• Task brief:
Every line holding the string "Biscuit" is to be copied from the entries below.

• Data for processing:
⁂

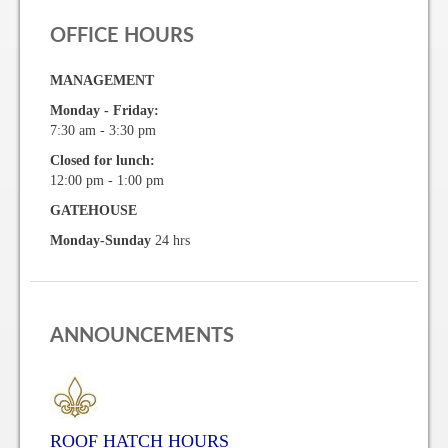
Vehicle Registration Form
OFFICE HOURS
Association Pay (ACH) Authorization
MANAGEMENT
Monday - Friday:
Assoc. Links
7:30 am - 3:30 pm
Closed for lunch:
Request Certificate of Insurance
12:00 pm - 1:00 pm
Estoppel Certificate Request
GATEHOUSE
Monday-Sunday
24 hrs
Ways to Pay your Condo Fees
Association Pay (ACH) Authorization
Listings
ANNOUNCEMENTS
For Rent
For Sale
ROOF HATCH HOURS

⁂

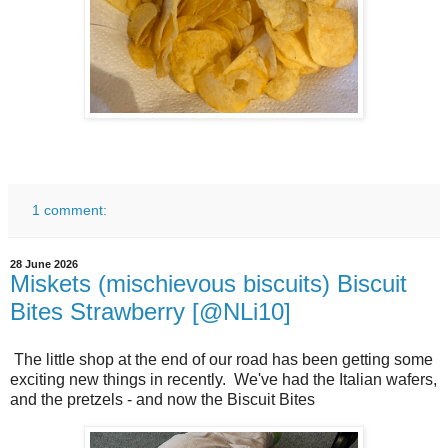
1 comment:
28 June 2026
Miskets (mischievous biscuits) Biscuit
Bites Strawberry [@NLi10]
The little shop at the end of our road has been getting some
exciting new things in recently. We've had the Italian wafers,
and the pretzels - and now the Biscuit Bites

⁂

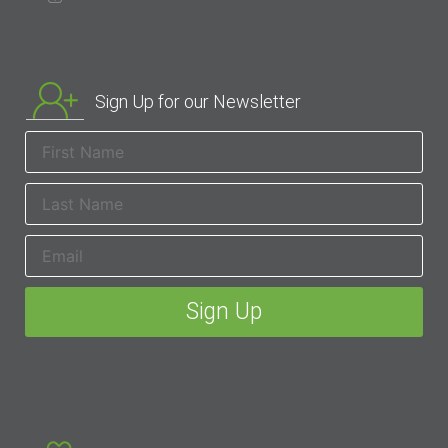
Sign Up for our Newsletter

⁂

• Reply:
Miskets (mischievous biscuits) Biscuit
and the pretzels - and now the Biscuit Bites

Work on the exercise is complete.